Puis ces mêmes magistrats ont délibéré dans la même formation et le 06 AVRIL 2021, Monsieur T U, président de chambre, assisté de Mme R S, greffier, a rendu l’arrêt par mise à disposition au Greffe de la Cour, les parties en ayant été préalablement avisées dans les conditions prévues au deuxième alinéa de l’article 450 du code de procédure civile.
FAITS ET PROCÉDURE
Selon contrat de travail à durée indéterminée du 11 février 2008, la société Sodexo France a engagé M. N-Z A en qualité de cuisinier, niveau III A, statut employé en application de la convention collective nationale du personnel des entreprises de la restauration de collectivités, moyennant une rémunération mensuelle de 1 350 euros brut pour 151,10 heures de travail mensuelles.

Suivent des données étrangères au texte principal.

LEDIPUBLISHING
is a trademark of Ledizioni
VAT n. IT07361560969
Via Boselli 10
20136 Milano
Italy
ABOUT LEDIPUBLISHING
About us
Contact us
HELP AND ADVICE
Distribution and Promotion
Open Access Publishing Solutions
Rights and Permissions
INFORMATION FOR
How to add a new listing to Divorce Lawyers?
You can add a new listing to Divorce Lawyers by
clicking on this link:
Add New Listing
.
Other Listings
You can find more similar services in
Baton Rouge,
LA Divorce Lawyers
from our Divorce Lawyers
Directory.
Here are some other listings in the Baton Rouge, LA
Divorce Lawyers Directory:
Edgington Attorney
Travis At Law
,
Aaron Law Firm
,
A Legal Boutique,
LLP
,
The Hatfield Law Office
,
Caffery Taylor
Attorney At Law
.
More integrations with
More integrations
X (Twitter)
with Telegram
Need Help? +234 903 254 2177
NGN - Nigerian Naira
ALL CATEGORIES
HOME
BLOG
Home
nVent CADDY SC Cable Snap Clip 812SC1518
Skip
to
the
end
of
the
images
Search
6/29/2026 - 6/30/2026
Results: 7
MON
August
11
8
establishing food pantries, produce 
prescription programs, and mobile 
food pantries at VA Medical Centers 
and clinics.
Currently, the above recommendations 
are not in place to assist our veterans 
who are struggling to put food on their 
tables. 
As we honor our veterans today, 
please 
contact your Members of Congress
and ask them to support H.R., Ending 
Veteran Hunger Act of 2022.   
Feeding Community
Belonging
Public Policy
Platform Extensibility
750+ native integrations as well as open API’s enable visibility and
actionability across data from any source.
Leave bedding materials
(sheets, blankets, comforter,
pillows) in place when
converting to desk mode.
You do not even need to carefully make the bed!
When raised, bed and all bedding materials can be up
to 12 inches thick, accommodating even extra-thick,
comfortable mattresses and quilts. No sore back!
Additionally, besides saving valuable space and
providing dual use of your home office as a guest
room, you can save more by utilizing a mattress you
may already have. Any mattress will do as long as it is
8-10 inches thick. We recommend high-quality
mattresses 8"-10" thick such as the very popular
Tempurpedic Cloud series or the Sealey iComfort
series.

À compter du 1er avril 2012, le contrat de travail de M. N-Z A a été transféré à la SAS EHPAD Les jardins de l’Ardoux qui reprenait la gestion directe du service restauration. La convention collective applicable à la relation de travail est celle de l’hospitalisation privée.

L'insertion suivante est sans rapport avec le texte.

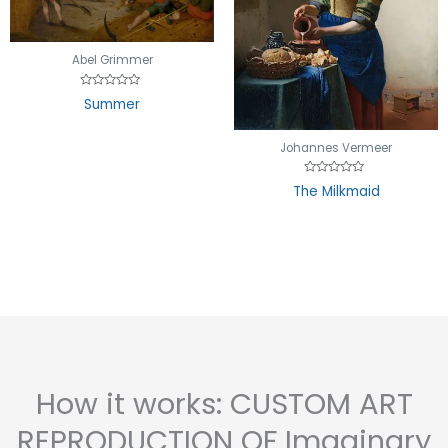
Abel Grimmer
Rated
Summer
0
out
of
5
Johannes Vermeer
Rated
The Milkmaid
0
out
of
5
How it works: CUSTOM ART
REPRODUCTION OF Imaginary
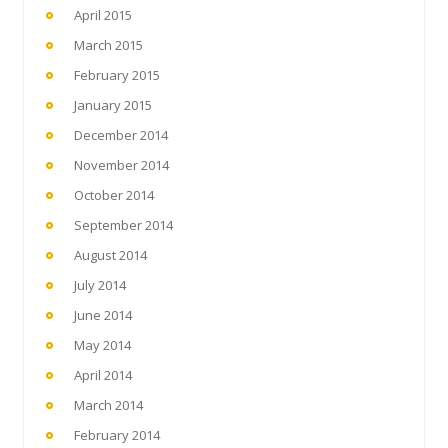
April 2015
March 2015
February 2015
January 2015
December 2014
November 2014
October 2014
September 2014
August 2014
July 2014
June 2014
May 2014
April 2014
March 2014
February 2014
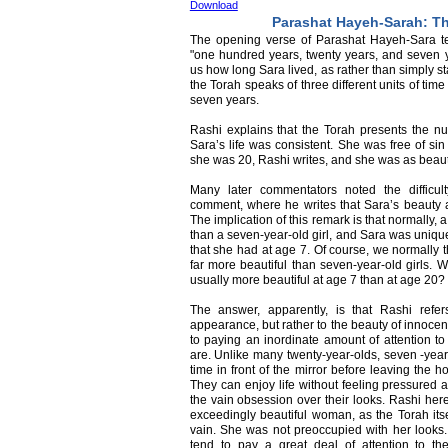
Download
Parashat Hayeh-Sarah: Th
The opening verse of Parashat Hayeh-Sara tell
"one hundred years, twenty years, and seven ye
us how long Sara lived, as rather than simply st
the Torah speaks of three different units of ti
seven years.
Rashi explains that the Torah presents the num
Sara’s life was consistent. She was free of si
she was 20, Rashi writes, and she was as beaut
Many later commentators noted the difficu
comment, where he writes that Sara’s beauty 
The implication of this remark is that normally,
than a seven-year-old girl, and Sara was uniqu
that she had at age 7. Of course, we normally 
far more beautiful than seven-year-old girls. W
usually more beautiful at age 7 than at age 20?
The answer, apparently, is that Rashi refe
appearance, but rather to the beauty of innoce
to paying an inordinate amount of attention t
are. Unlike many twenty-year-olds, seven -year
time in front of the mirror before leaving the h
They can enjoy life without feeling pressured 
the vain obsession over their looks. Rashi here
exceedingly beautiful woman, as the Torah its
vain. She was not preoccupied with her look
tend to pay a great deal of attention to th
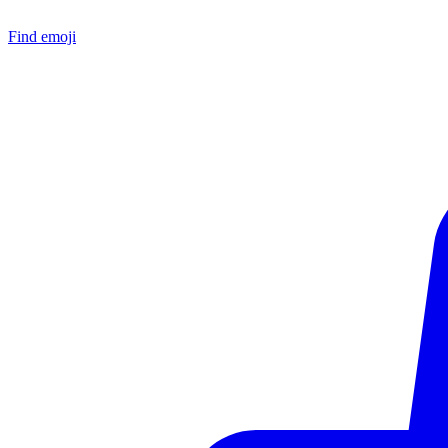
Find emoji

Le 03 mars 2016, la SAS EHPAD Les jardins de l’Ardoux a notifié un avertissement à M. N-Z A. Le 07 mars 2016, M. N-Z A a contesté cette sanction.

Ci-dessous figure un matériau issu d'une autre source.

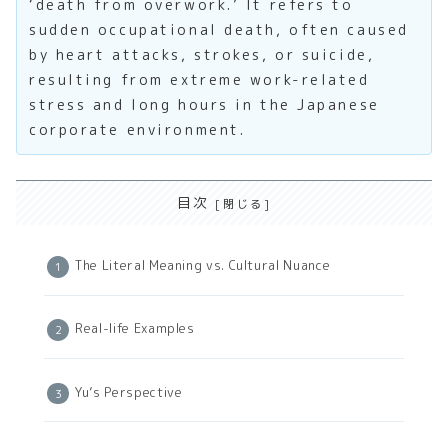
‘death from overwork.’ It refers to
sudden occupational death, often caused
by heart attacks, strokes, or suicide,
resulting from extreme work-related
stress and long hours in the Japanese
corporate environment.
目次
The Literal Meaning vs. Cultural Nuance
Real-life Examples
Yu’s Perspective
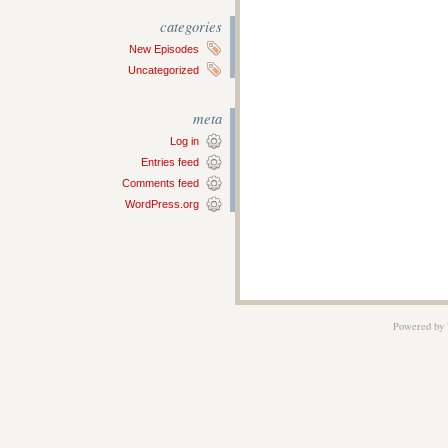
categories
New Episodes
Uncategorized
meta
Log in
Entries feed
Comments feed
WordPress.org
Powered by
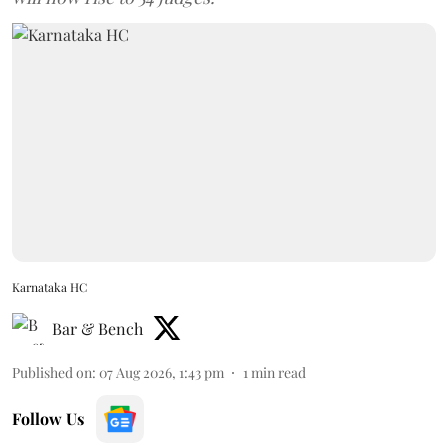
Karnataka HC
Bar & Bench
Published on
:
07 Aug 2026, 1:43 pm
1
min read
Follow Us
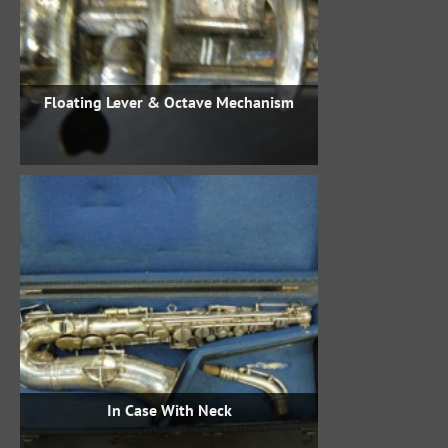
Floating Lever & Octave Mechanism
In Case With Neck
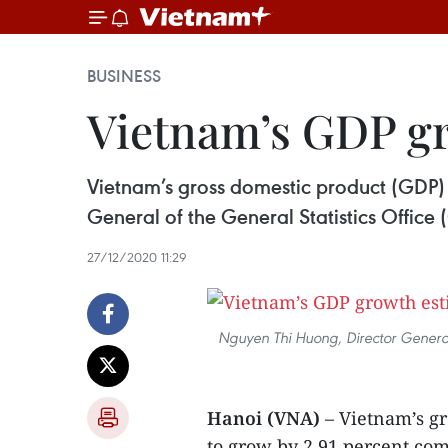
BUSINESS
Vietnam’s GDP gro
Vietnam’s gross domestic product (GDP) 
General of the General Statistics Offic
27/12/2020 11:29
Nguyen Thi Huong, Director General 
Hanoi (VNA)
– Vietnam’s gr
to grow by 2.91 percent com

Après l’avoir convoqué, par courrier du 22 mars 2016, à un entretien préalable à un éventuel licenciement fixé au 30 mars 2016 , lui notifiant une mise à pied conservatoire, la SAS EHPAD Les jardins de l’Ardoux a notifié à M. N-Z A son licenciement pour faute grave par courrier du 06 avril 2016.
Le 24 janvier 2017, M. N-Z A a saisi le conseil de prud’hommes de Blois pour contester cette mesure et obtenir le paiement d’une indemnité compensatrice de préavis, d’un rappel de salaire relatif à la mise à pied à titre conservatoire, d’une indemnité de licenciement et de dommages-intérêts pour licenciement abusif.
Par jugement du 11 juin 2018 auquel il est renvoyé pour un plus ample exposé du litige, le conseil de prud’hommes de Blois a :
— débouté M. N-Z A de l’intégralité de ses demandes ;
— l’a condamné à payer à L’EHPAD les jardins de l’Ardoux la somme de 800 euros au titre de l’article 700 du code de procédure civile et à supporter les dépens.
Par courrier électronique du 12 juillet 2018, M. N-Z A a relevé appel de cette décision.
PRÉTENTIONS ET MOYENS DES PARTIES
Vu les dernières conclusions remises au greffe le 26 février 2019 auxquelles il est renvoyé pour plus ample exposé des moyens et prétentions conformément à l’article 455 du code de procédure civile et aux termes desquelles M. N-Z A demande à la cour de :
— infirmer le jugement entrepris;
en conséquence,
— condamner L’EHPAD les jardins de l’Ardoux à lui payer les sommes suivantes:
— 3 974 euros au titre de l’indemnité compensatrice de préavis outre 397,40 euros de congés payés afférents ;
— 390 euros au titre du rappel de salaire sur mise à pied ;
— 2 946 euros au titre de l’indemnité de licenciement ;
— 23 844 euros à titre de dommages-intérêts pour licenciement sans cause réelle et sérieuse ;
— 2 200 euros sur le fondement de l’article 700 du code de procédure civile et à supporter les dépens.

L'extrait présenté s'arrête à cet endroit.